# [EXERCISE]
Within the records below, how many lines hold the string "Program"? State that number and nothing else.

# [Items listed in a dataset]
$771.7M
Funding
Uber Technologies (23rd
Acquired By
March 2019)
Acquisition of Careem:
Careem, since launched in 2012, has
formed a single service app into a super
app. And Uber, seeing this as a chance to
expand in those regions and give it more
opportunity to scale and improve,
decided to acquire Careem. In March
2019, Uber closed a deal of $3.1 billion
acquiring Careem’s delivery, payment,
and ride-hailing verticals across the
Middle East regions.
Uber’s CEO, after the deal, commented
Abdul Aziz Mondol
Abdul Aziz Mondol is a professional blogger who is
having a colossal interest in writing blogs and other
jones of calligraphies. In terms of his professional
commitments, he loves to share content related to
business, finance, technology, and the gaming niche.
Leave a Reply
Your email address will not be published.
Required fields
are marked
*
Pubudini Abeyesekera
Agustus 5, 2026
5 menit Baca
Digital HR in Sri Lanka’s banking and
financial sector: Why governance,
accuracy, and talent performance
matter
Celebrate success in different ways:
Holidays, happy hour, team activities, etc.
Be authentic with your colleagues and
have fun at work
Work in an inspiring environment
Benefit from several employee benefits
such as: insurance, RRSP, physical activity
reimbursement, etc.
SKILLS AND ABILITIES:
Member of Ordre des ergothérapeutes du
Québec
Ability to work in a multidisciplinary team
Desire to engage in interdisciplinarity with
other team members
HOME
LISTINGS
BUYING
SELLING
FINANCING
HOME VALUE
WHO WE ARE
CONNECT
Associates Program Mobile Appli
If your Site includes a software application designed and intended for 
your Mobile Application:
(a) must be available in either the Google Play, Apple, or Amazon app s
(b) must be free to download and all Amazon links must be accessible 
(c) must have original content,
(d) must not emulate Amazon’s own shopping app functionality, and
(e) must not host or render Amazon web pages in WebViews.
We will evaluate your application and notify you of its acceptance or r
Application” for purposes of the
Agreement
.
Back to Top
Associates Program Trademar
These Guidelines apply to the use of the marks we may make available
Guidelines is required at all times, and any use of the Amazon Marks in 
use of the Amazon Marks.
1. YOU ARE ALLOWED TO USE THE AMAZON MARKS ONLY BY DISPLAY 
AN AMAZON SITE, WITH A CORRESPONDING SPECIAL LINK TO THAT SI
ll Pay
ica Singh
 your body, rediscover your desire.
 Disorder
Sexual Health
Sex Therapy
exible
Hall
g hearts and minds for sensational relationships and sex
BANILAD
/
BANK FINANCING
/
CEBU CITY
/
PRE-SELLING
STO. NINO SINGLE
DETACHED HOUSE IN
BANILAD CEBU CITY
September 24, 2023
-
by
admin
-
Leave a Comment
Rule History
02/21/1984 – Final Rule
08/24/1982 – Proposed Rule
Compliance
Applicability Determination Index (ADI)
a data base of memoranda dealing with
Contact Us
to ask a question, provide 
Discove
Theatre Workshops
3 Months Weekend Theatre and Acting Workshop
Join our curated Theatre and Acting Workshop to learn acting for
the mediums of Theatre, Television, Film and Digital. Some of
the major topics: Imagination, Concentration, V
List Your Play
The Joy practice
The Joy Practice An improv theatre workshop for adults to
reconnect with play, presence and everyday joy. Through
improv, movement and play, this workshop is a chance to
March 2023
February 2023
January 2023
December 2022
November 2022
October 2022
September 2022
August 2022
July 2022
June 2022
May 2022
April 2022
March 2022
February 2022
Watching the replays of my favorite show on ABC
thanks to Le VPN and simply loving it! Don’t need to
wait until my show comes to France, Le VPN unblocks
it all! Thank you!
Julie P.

# [SOLUTION TO THE PROBLEM]
2